Por @rondoscutillas
Transita el Tenerife por una mala racha de resultados. No ganaba ni perdía hasta el sábado pasado, cuando la cuerda se rompió por el lado malo en la visita ante el líder e invicto Málaga. La derrota, prevista en cualquier guión con cierta lógica teniendo en cuenta el potencial de los andaluces, tiene más un valor anímico que clasificatorio. Porque, no lo olvidemos, el objetivo real de este equipo es ir semana a semana. Al menos hasta que la competición empiece a poner a cada uno en su sitio y se pueda precisar mejor el potencial real de esta plantilla en comparación con el resto de la categoría.
No hay urgencias. Estamos en la jornada 4. Y, pese a que en esta isla somos amigos íntimos de los juicios extremistas y de pasar de la euforia a la pesadumbre y viceversa, lo cierto es que la tendencia de continuar sumando partidos sin ganar puede convertirse en peligrosa y dañina.
Ya Etxeberria manifestó, de cara al doble duelo en el Heliodoro ante Cádiz y Reus, que el equipo necesita ganar. Es una cuestión de confianza. Porque, en las malas, todos se encogen. Se atreven menos. Arriesgan menos. Y, por lo tanto, pierden esa calidad que el Tenerife necesita ahora más que nunca. Resulta complicado conciliar el hambre con la paciencia. Pero, sin la segunda, la primera tarda más en aparecer cuando solo se trata de consumir resultados.

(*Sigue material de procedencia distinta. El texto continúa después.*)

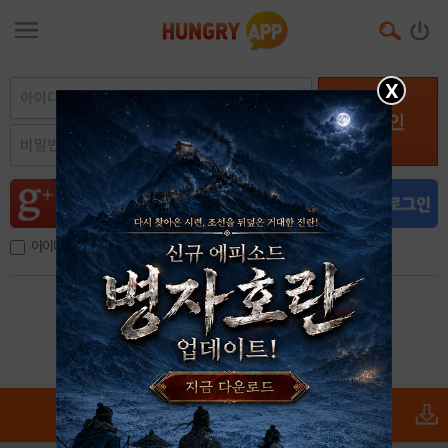
X
로그인
아이디, 이메일 저장
아이디 / 비밀번호 찾기
회원가입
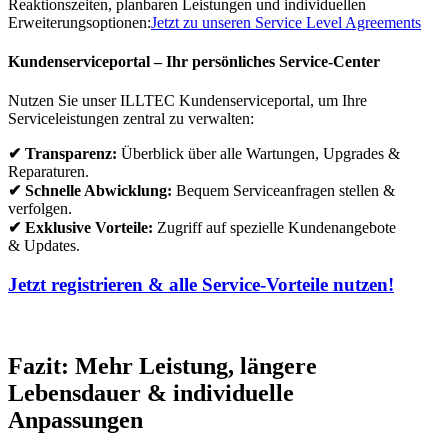
Reaktionszeiten, planbaren Leistungen und individuellen
Erweiterungsoptionen:
Jetzt zu unseren Service Level Agreements
Kundenserviceportal – Ihr persönliches Service-Center
Nutzen Sie unser ILLTEC Kundenserviceportal, um Ihre
Serviceleistungen zentral zu verwalten:
✔ Transparenz:
Überblick über alle Wartungen, Upgrades &
Reparaturen.
✔ Schnelle Abwicklung:
Bequem Serviceanfragen stellen &
verfolgen.
✔ Exklusive Vorteile:
Zugriff auf spezielle Kundenangebote
& Updates.
Jetzt registrieren & alle Service-Vorteile nutzen!
Fazit: Mehr Leistung, längere
Lebensdauer & individuelle
Anpassungen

Ahora que todo se empina cuando hay que sumar de tres en tres y el equipo siente la obligatoriedad de tener que hacerlo para ponerse a rueda del lugar donde todos quieren estar, es justo cuando conviene recordar que los bajonazos en el entorno y la presión añadida no suman. Está claro que la situación actual no es para tirar cohetes pero, francamente, si Naranjo hubiese acertado a empujar a la red en el segundo palo el pase de Suso; el disparo del tinerfeño no lo hubiese repelido el poste de Kieszek; o Montañés no chuta tan alto en la última jugada del partido, todos estaríamos hablando de cosas distintas a día de hoy.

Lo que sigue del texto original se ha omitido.